Fukuichi convicted in Guam pollution case

Japanese fishing company Fukuichi Gyogyo Kabushiki Kaisha (Fukuichi) was convicted and sentenced on July 11th in the District of Guam for two violations of the Act to Prevent Pollution from Ships and one count of obstruction of an agency proceeding, the US Department of Justice has reported.

The charges stemmed from discharges of waste oil and oily bilge water from the F/V Fukuichi Maru No. 112 into international waters and an attempt to cover up those discharges when the vessel was inspected by the US Coast Guard in Apra Harbour, Guam.
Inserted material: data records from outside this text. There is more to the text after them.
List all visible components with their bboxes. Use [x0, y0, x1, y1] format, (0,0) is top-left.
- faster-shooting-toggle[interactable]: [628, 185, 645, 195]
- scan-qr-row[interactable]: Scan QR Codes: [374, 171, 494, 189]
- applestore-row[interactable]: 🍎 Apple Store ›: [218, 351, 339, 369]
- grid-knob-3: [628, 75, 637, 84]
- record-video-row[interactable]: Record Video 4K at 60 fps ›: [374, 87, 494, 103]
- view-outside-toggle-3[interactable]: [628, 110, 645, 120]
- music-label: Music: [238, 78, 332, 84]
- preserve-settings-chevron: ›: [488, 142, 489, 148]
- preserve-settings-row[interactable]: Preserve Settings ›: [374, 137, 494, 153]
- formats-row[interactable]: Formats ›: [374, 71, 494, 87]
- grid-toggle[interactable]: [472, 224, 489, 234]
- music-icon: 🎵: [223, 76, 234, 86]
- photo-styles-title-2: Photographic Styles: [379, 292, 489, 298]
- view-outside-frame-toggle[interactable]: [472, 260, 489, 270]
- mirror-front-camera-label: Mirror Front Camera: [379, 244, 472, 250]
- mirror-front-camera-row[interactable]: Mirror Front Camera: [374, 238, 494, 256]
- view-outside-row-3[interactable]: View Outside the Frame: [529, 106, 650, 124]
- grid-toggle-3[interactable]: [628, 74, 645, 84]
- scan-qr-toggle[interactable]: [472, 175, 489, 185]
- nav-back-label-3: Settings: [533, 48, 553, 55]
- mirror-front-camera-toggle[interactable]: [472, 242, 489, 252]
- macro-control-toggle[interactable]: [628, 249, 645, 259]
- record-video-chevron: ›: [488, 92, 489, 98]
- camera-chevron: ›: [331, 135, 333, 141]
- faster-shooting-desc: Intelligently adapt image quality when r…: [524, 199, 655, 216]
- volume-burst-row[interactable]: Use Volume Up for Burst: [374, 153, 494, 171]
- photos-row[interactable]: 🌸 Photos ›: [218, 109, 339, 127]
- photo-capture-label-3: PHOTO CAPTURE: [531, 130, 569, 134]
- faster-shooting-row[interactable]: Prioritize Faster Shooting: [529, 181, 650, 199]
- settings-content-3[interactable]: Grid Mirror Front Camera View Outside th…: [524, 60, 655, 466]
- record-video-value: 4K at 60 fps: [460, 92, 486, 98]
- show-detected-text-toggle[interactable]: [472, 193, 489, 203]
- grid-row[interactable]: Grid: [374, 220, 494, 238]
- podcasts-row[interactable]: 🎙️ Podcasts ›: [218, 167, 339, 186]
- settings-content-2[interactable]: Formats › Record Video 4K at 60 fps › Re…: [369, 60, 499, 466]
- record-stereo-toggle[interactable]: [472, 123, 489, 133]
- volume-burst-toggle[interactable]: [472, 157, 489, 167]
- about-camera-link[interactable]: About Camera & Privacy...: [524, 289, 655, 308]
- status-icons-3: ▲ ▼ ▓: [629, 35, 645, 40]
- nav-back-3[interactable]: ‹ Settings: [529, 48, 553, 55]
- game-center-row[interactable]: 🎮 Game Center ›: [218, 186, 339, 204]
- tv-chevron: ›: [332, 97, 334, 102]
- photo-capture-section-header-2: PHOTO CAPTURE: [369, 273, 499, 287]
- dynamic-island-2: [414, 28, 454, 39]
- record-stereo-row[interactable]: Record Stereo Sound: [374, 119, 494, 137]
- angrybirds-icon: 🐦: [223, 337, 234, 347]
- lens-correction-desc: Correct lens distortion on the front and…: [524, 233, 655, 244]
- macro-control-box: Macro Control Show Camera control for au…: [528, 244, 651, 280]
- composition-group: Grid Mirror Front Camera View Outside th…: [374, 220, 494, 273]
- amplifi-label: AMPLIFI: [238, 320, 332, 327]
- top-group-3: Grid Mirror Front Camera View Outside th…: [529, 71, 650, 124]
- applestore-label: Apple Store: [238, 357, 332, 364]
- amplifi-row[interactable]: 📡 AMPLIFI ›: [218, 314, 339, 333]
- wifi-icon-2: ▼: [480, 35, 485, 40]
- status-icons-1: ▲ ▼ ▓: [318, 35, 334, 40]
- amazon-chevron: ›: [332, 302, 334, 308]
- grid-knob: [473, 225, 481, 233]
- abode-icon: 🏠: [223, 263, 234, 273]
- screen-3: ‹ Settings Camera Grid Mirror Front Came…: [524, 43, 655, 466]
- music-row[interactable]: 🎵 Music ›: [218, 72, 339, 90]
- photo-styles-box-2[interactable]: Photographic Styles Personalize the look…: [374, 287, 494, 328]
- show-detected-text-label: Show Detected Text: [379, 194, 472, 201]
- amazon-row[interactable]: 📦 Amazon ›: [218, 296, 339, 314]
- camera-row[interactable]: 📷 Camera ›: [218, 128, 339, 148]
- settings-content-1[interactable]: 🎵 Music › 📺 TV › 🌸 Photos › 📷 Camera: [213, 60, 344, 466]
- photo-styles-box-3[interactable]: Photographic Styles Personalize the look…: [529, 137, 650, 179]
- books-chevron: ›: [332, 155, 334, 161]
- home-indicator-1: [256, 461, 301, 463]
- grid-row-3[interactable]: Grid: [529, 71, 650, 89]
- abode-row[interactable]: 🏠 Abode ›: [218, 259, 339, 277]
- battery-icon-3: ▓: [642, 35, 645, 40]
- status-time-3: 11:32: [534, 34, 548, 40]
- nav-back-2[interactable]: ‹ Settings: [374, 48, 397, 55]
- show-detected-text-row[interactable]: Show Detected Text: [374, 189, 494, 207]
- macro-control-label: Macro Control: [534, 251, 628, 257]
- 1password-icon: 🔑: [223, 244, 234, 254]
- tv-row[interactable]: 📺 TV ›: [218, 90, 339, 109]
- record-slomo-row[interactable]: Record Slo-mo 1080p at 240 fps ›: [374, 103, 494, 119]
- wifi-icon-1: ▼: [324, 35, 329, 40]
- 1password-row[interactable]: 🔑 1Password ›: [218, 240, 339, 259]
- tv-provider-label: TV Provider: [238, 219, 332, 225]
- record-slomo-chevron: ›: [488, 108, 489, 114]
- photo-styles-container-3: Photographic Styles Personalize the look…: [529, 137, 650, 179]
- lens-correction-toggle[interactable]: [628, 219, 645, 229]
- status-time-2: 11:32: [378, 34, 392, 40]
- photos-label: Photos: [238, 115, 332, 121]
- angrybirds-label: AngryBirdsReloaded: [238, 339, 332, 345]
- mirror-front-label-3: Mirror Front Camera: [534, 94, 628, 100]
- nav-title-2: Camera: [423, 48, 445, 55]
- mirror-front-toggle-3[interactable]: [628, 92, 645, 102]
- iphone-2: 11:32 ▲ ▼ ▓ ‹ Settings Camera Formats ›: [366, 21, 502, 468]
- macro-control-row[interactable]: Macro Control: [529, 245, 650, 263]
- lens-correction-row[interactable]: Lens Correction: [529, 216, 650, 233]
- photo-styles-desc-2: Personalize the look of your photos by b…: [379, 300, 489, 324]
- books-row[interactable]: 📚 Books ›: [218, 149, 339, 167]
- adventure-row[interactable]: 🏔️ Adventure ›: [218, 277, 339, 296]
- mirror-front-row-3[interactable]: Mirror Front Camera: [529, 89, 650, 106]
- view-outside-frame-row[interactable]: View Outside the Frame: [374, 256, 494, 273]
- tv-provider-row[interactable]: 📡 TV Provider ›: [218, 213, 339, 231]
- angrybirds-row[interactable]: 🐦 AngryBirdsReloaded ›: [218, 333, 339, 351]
The charges also included failing to document properly the discharge of fishing gear and plastics from the vessel, and obstructing a US Coast Guard Port State Control inspection.

Assistant Attorney General Jeffrey Bossert Clark for the Justice Department’s Environment and Natural Resources Division said that “Fukuichi broke the law when the company intentionally discharged oily bilge waste into the ocean. To make matters worse, Fukuichi tried to cover up their unlawful acts by obstructing the routine Coast Guard inspection”.

He added that “the Department will continue to work with its partners to ensure that companies, both foreign and domestic, comply with the rule of law.”

Fukuichi pleaded guilty to one count of obstruction of an agency proceeding, and two counts of violating the Act to Prevent Pollution from Ships. The company was fined $1.5m and sentenced to a five-year term of probation, during which vessels owned and/or operated by the company will be banned from entering the Exclusive Economic Zone, Territorial Sea, or a port or terminal belonging to the US without prior approval.

Fukuichi will also be required to implement a comprehensive Environmental Compliance Plan (ECP) that includes vessel audits.

Fukuichi was the owner and operator of the vessel, which conducted fishing operations throughout the Pacific Ocean. The vessel entered Apra Harbor, Guam, on April 1st this year for repairs to its cargo refrigeration system. According to court documents, members of the US Coast Guard boarded the vessel and discovered fifteen pollution and safety deficiencies and detained the vessel. The inspectors discovered numerous leaks of water and oil into the bilges and the Chief Engineer confessed that the practice on the vessel was to discharge waste oil and oily bilge water directly into the ocean using an emergency bilge pump system and buckets. The inspectors discovered these systems coated with heavy oil. The inspectors examined the vessel’s Oil Record Book and discovered 233 incorrect or false entries.

Later during the inspection the inspector discovered that the Chief Engineer obstructed their proceeding by erasing 42 of the fraudulent or incorrect entries and replacing them with new information.

The inspectors also examined the vessel’s Garbage Record Book (GRB) and discovered that it contained a series of “ditto” marks instead of the signature of the officer in charge of managing the garbage. The inspectors determined based on crew interviews that animal carcasses and fishing gear, which included plastic, had been discharged from the vessel and not recorded in the GRB.